From the line with "학연구 결과를 제시하고, 특히 아시아권에서는 야간 교" through the final line of the entries below, write out each line exactly and nothing else.

Dataset entries
◆ ◆ ◆ ◆ ◆

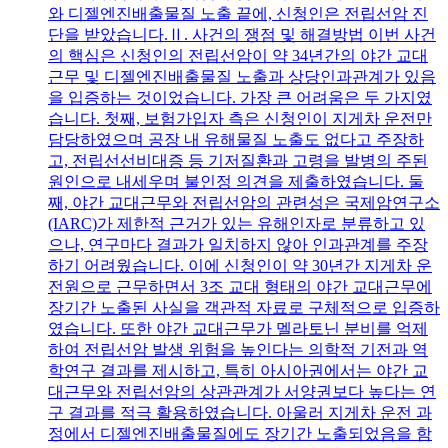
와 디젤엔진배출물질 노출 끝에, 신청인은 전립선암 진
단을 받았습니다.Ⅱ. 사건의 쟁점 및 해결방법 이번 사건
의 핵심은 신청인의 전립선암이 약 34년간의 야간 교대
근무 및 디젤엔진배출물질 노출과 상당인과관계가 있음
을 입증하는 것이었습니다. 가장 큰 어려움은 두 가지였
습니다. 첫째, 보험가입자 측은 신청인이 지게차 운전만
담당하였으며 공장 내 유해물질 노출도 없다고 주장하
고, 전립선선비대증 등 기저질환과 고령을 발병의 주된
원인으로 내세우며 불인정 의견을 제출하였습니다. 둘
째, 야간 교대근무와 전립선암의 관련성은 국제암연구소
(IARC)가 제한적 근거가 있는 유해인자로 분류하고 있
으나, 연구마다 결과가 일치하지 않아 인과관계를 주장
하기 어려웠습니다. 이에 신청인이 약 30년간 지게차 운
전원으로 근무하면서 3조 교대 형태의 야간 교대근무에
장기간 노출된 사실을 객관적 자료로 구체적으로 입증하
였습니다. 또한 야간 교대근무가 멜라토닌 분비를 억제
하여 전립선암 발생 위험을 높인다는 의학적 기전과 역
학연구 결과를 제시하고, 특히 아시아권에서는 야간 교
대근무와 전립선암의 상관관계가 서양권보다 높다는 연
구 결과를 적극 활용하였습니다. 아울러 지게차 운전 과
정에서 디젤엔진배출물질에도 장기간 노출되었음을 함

◆ ◆ ◆ ◆ ◆

- [Answer for this exercise]:
학연구 결과를 제시하고, 특히 아시아권에서는 야간 교
대근무와 전립선암의 상관관계가 서양권보다 높다는 연
구 결과를 적극 활용하였습니다. 아울러 지게차 운전 과
정에서 디젤엔진배출물질에도 장기간 노출되었음을 함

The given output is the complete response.